The fiscal year officially begins when Warren Buffett pens his annual letter. Investors’ ears perk up, markets are watched with anticipation, and brokers attempt to read between the lines in an effort to capitalise from the financial guru’s famed success.
This year’s letter has an overall theme that’s bound to make everyone happy: dividends. In an article from the Wall Street Journal, Serena Ng reports that Buffett’s Berkshire Hathaway expects a number of stocks in Berkshire’s $60 bn-plus portfolio of common stocks to pay higher dividends ‘both as the economy improves and the Federal Reserve eases dividend restrictions that were instituted on banks during the financial crisis’.

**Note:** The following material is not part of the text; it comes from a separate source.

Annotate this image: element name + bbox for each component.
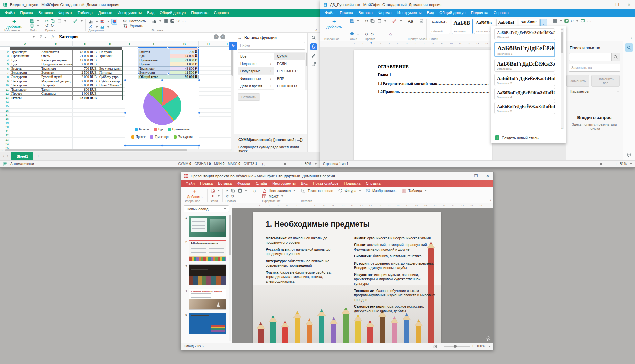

According to Buffett’s annual shareholder letter, the largest shareholder gain will likely come from Wells Fargo. Berkshire’s 6.8 per cent stake in Wells Fargo was worth $11.1 bn at the end of 2010, noted Buffett.
In addition to the dividend payout, Buffett said the Fed is likely to lift its current restrictions on banks increasing dividends soon and when that happens, and if Wells reinstates a ‘rational dividend policy,’ Berkshire stands to receive several hundred millions of dollars in additional dividends from just this one stock. Other companies Berkshire owns are also likely to increase dividends, including Coca Cola Company. Buffett said he expects to collect $376 mn in dividends on his 8.6 per cent stake in Coke this year.
Not all is sunshine and smiles in the Berkshire Hathaway world, however. Buffett noted that low interest rates aren’t helping the company, thanks to short-term interest rates and money-market yields remaining at record lows in 2010. With more mergers and acquisitions prepped and ready for closure in 2011, however, Berkshire stands to recoup any losses from the interest rate decline in 2010.
In his letter, Buffett wrote: ‘We will need both good performance from our current businesses and more major acquisitions. We’re prepared. Our elephant gun has been reloaded, and my trigger finger is itchy.’